One of my does had her first litter of four (jersey woolies) 3 1/2 weeks ago.

They're coming along great and she's such a great mom. Since last Saturday I've noticed that one isn't do as great as the others.

One of the babies is half as small the biggest one. He acts completely normal; she's just really small. I've been keeping tabs on their weights and he's still gaining weight at the same pace as the others. He's also pretty bony.

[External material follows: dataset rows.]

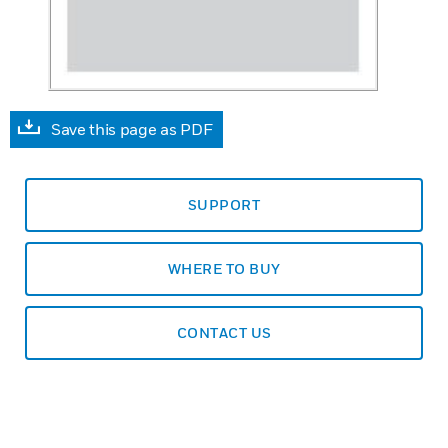
Save this page as PDF
SUPPORT
WHERE TO BUY
CONTACT US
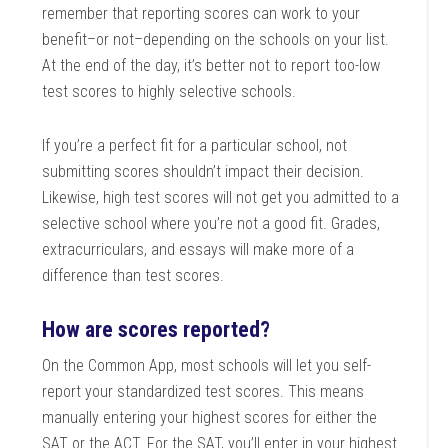
remember that reporting scores can work to your
benefit–or not–depending on the schools on your list.
At the end of the day, it’s better not to report too-low
test scores to highly selective schools.
If you’re a perfect fit for a particular school, not
submitting scores shouldn’t impact their decision.
Likewise, high test scores will not get you admitted to a
selective school where you’re not a good fit. Grades,
extracurriculars, and essays will make more of a
difference than test scores.
How are scores reported?
On the Common App, most schools will let you self-
report your standardized test scores. This means
manually entering your highest scores for either the
SAT or the ACT. For the SAT, you’ll enter in your highest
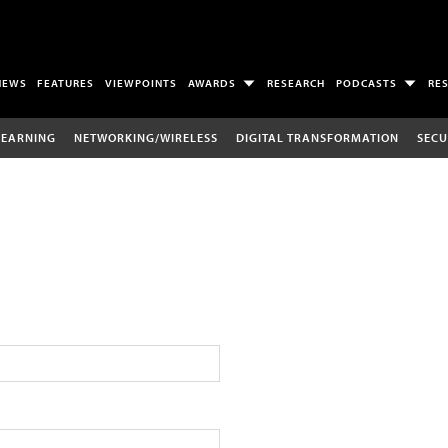
NEWS
FEATURES
VIEWPOINTS
AWARDS
RESEARCH
PODCASTS
RE
LEARNING
NETWORKING/WIRELESS
DIGITAL TRANSFORMATION
SECU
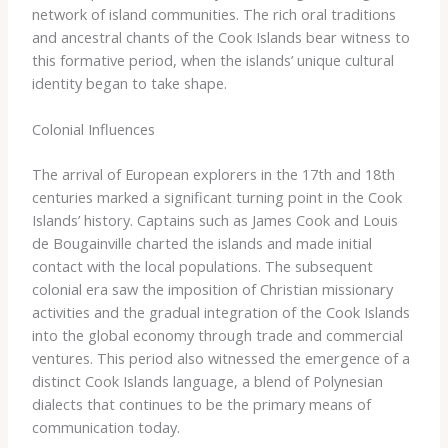
network of island communities. The rich oral traditions
and ancestral chants of the Cook Islands bear witness to
this formative period, when the islands’ unique cultural
identity began to take shape.
Colonial Influences
The arrival of European explorers in the 17th and 18th
centuries marked a significant turning point in the Cook
Islands’ history. Captains such as James Cook and Louis
de Bougainville charted the islands and made initial
contact with the local populations. The subsequent
colonial era saw the imposition of Christian missionary
activities and the gradual integration of the Cook Islands
into the global economy through trade and commercial
ventures. This period also witnessed the emergence of a
distinct Cook Islands language, a blend of Polynesian
dialects that continues to be the primary means of
communication today.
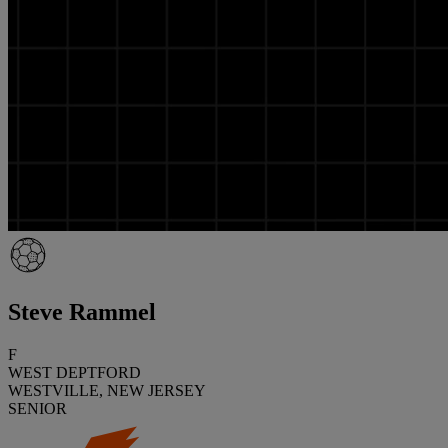
Steve Rammel
F
WEST DEPTFORD
WESTVILLE, NEW JERSEY
SENIOR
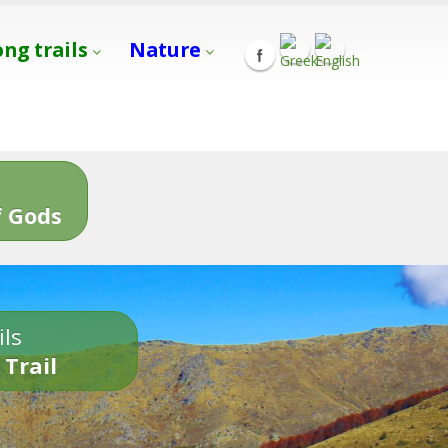
ong trails
Nature
s
 Gods
ils
 Trail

Is there anything I should do? I am limiting their pellets but giving lots of hay...


----------



## BlueCamasRabbitry (Dec 16, 2009)

They should have access to as many pellets as they want.  They won't be eating lots, but will take nibbles - but pellets should not be limited at this age.  

The baby you described kind of sounds like a peanut, but it's kind of rare for them to make it to this age... 

Emily


----------



## jubidyjub (Dec 16, 2009)

http://njwrc.net/articles/wasters.html

Read that article. I know that it is not a peanut because the sire is a false dwarf (He's been bred many times to true dwarfs and produced no peanuts)


----------



## BlueCamasRabbitry (Dec 16, 2009)

Just because the buck has produced no other peanuts, does not mean he doesn't carry the dwarf gene.  It could be that the baby is a peanut. 
But the article does make it sound like you have a fader. I don't think there's much you can do - most likely he will pass on.  

Emily


----------



## Starlight Rabbitry (Dec 16, 2009)

The easiest thing to do is to hand feed it some Kitten Milk Replacer (KMR). Some people on here will say that you need to use the puppy one but I have no experience with the puppy one. I have been using the KMR for 18 years now with no problems. 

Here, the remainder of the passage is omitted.